Paz dies or so everyone thinks. Chico whom up until and in fact after her betrayal, was in love with Paz doesn't believe she's dead. So he searches for her. It actually turns out that he is right, but then he tries to save her and gets captured himself. This is the start of Ground Zeroes. At the start of the game Snake feels that he is in the right for hating Paz for having "killed" her. He is pissed and he feels that his righteous indignation is just that righteous. He's been hard used by the world over and over again and so Paz is a convenient target for his rage because she is just a spy and a traitor. Ground Zeroes isn't necessarily about revenge, it is about getting Paz back from the enemy so that she won't spill secrets, but at the same time revenge is sort of a influencing factor in how things are ordered in Snake's POV. Paz is written off. She's just another horror of war. You aren't supposed to care about her. She's your enemy or if not your enemy, she's your enemy's tool. She's a gun. You don't feel for a gun, you don't care when a gun gets melted down.

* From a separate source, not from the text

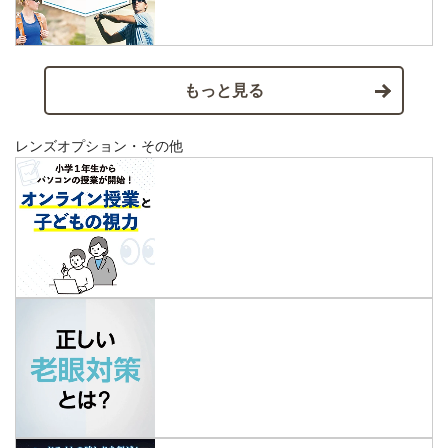
もっと見る
レンズオプション・その他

That's how you're supposed to feel about Paz as Snake, but what Snake finds is sort of what turns all of that notion on its head. Horrible things happen to Paz so that you are forced to reevaluate how you feel about her. Are you really angry at her? Are you angry at yourself for not seeing what she was doing? Are you mad at the faceless man pulling strings behind the scenes to make you dance like Screaming Mantis's puppets? This is why Ground Zeroes is Paz's game. The game is about her and about you, your sense of right and wrong, your hunger for revenge. I feel like the entire point of everything was to make sweet revenge turn to ashes in your mouth and this only in that same vein.
No one can figure Paz out, if you listen to her tapes, all of which I believe are unlocked from the beginning, you get a picture of Paz and a picture of what it was like for her to be a double agent. You understand why she has doubts, why she eventually does what she does in Peace Walker, and you also come to understand why she goes full on triple agent. Still Snake doesn't want to hope. He's been burned before. Not just once, he already was dealing with being disenfranchised after The Boss's death, and now this. He doesn't want to give her another chance because what if she hurts him again. It is human to want to avoid pain.
MILD SPOILER WARNING!!!
Her death while perhaps strange in execution...it is devastating after you understand who she is. Especially after the bomb removal scene after which you think that she's going to be okay. It is graphic and dark, but it becomes hopeful and there is this part of you in the back of your mind that is like "Well that was horrible. But we made it. All of us are alive and while things won't be the same, still we made it." And then all hell breaks loose.
I'm not saying that Metal Gear is the most consistent series or that the writing is flawless by a long shot, but what I am saying is that things make massive sense in terms of context and lore. This is a Metal Gear with all the silliness and action inspired bits that we're used to, but at the same time it is touching on much darker themes and like Metal Gear always does it is attempting to deconstruct the concepts of war and the war hero in a fashion that leaves everyone feeling dirtier for the experience. People can argue whatever they like about a work of fiction, but I feel that it was Kojima's intent to invoke emotion and thus he succeeded.